While Christian schools and those of the Jewish ultra-Orthodox are recognized by the state, they are not part of Israel's official educational system. This allows them to create their own curriculum according to their religious beliefs and values, appoint their own principals and teachers and have authority over their own buildings.

But that's where the similarities end. Israel's Education Ministry provides 100 percent funding for 200,000 ultra-Orthodox students in religious, nonpublic schools, but has whittled its finance of Christian schools over the past decade down to about 34 percent, Father Fahim said, quoting a study by Israel's parliament.

"We want 100 percent funding for all children," the priest said. He said that Christian schools also do not receive the new technology available elsewhere.

Israeli Christians believe this is unfair treatment because Israeli national law prohibits discrimination in education.

Despite the challenges, Christians have reportedly earned the highest rate of success in Israel's matriculation exams, known as Bagrut, which largely determines who is admitted to a state university.

"The Christians schools are following the curriculum of the Ministry of Education, but that is not the case with some of the other schools," Father Fahim added.

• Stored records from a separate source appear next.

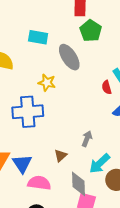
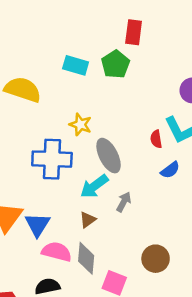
green pentagon: (91, 31) -> (115, 64), moved
gray ellipse: (69, 57) -> (109, 156), moved
cyan arrow: (100, 164) -> (94, 186), moved
gray diamond: (79, 184) -> (86, 258), moved

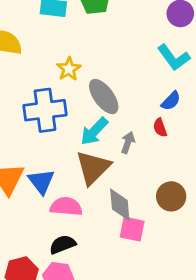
yellow star: (80, 125) -> (69, 69), turned 30
red semicircle: (156, 139) -> (160, 128), moved
brown triangle: (88, 220) -> (93, 168), size x2.0
gray diamond: (86, 258) -> (120, 205), moved

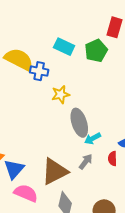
blue cross: (45, 110) -> (39, 71), moved, size x0.6
cyan arrow: (94, 131) -> (93, 139), moved, size x0.7

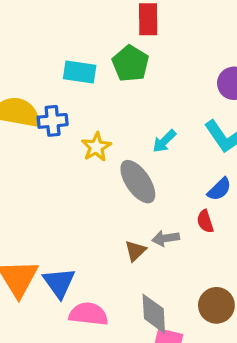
cyan arrow: (93, 139) -> (164, 141), moved
gray arrow: (86, 162) -> (166, 238), turned -119
brown triangle: (55, 171) -> (135, 251), moved, size x0.5

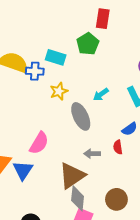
cyan rectangle: (80, 72) -> (56, 57), moved
brown triangle: (135, 251) -> (72, 176), moved, size x2.0
pink semicircle: (88, 314) -> (39, 143), moved, turned 105

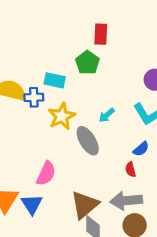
yellow star: (59, 91) -> (62, 116), size x1.4
gray arrow: (92, 154) -> (126, 201), moved, size x1.8

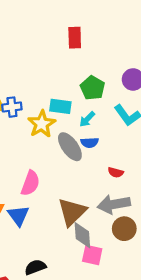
green pentagon: (87, 63) -> (93, 88), moved
cyan rectangle: (55, 80) -> (60, 106), moved
blue semicircle: (141, 149) -> (90, 143), moved, turned 42
red semicircle: (130, 169) -> (116, 172), turned -56

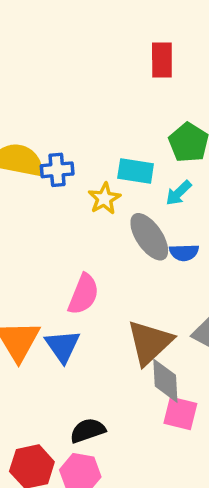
yellow star: (42, 124) -> (104, 199), size x0.7
blue semicircle: (90, 143) -> (184, 252), moved

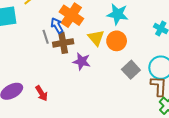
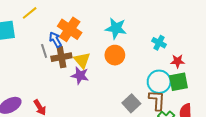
yellow triangle: (96, 38) -> (82, 60), moved
gray square: (131, 70) -> (131, 103), moved

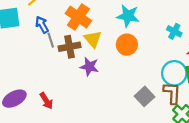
blue arrow: (55, 40) -> (42, 25), moved
yellow triangle: (82, 60) -> (93, 39), moved

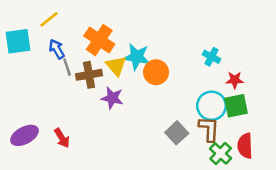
cyan star: (128, 16) -> (137, 57), moved

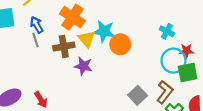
gray line: (67, 67) -> (36, 40), moved
cyan circle: (211, 106) -> (173, 61), moved
brown L-shape: (209, 129) -> (165, 92), turned 35

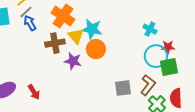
gray line: (36, 40) -> (26, 12), moved, turned 64
orange circle: (120, 44) -> (96, 49), moved
gray square: (138, 95) -> (123, 88), turned 36

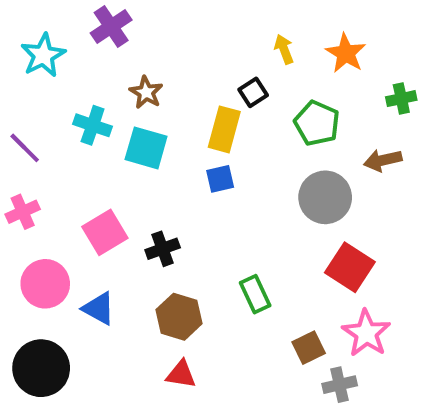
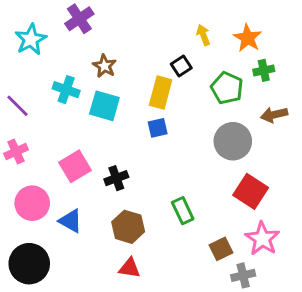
green cross: (401, 99) -> (264, 70), moved

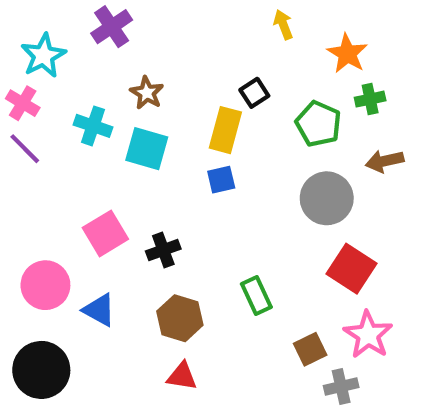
yellow arrow: (203, 35) -> (283, 25), moved
pink cross: (16, 152) -> (23, 103), moved, turned -35

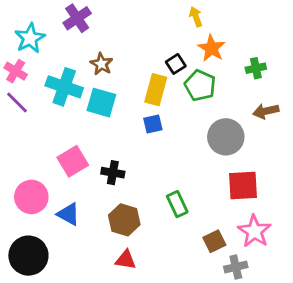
orange star: (347, 54) -> (212, 48), moved
green pentagon: (318, 124) -> (200, 85), moved
cyan cross: (93, 126) -> (64, 87), size x1.4
black cross: (163, 250) -> (113, 173), turned 30
red square: (352, 269) -> (243, 185), turned -36

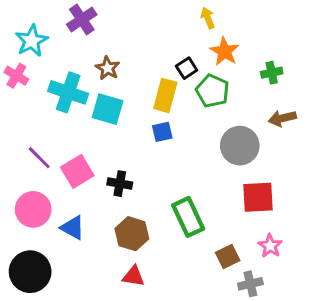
purple line: (17, 103) -> (39, 158), moved
green rectangle: (177, 204) -> (188, 217), size x1.4
pink star: (254, 231) -> (270, 246), size x0.7

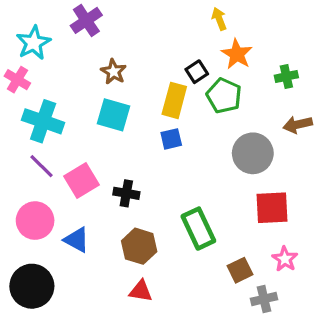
cyan cross: (68, 92) -> (43, 121), moved

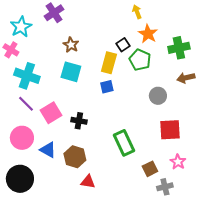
green cross: (286, 76) -> (179, 48), size x1.5
gray circle: (253, 153) -> (158, 96), size x0.7
brown hexagon: (139, 246) -> (75, 157), moved

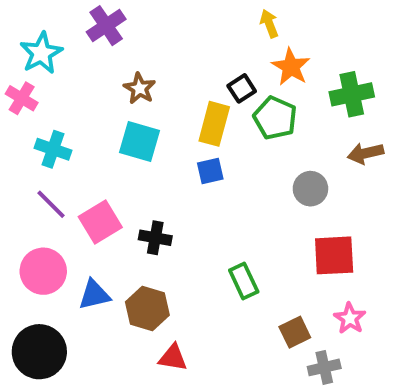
cyan cross: (27, 76) -> (53, 149), size x0.7
green rectangle: (124, 143) -> (244, 281), size x0.7
blue triangle: (48, 150) -> (94, 295), turned -42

Meanwhile, a 1993 agreement between Israel and the Vatican also sets down a promise by Israel not to change the status quo of the church's institutions in the Jewish state.

Another member on the committee of Christian schools, the Director General of the Nazareth Baptist School, Boutros Mansour, said that as the Education Ministry has been cutting back year by year on funds that should be allotted to Christian schools, the schools have been force to raise tuition by some $6,350 per student per year. However, many families find it difficult to afford the price hike. 

This year, the Education Ministry tightened the restrictions further by stipulating that a limit of $3,528 per pupil per year is the maximum amount schools are allowed to charge parents.

Some Christians see this move as the government trying to press the Christians schools into becoming public schools. 

"If this is the case, the whole Christian faith emphasis would be lost," Mansour told CNS from Nazareth. 

He said Christian schools provide an "important base of establishing Christian identity in Israel."

"Without them, he said, "there is almost no social identity," aside from church.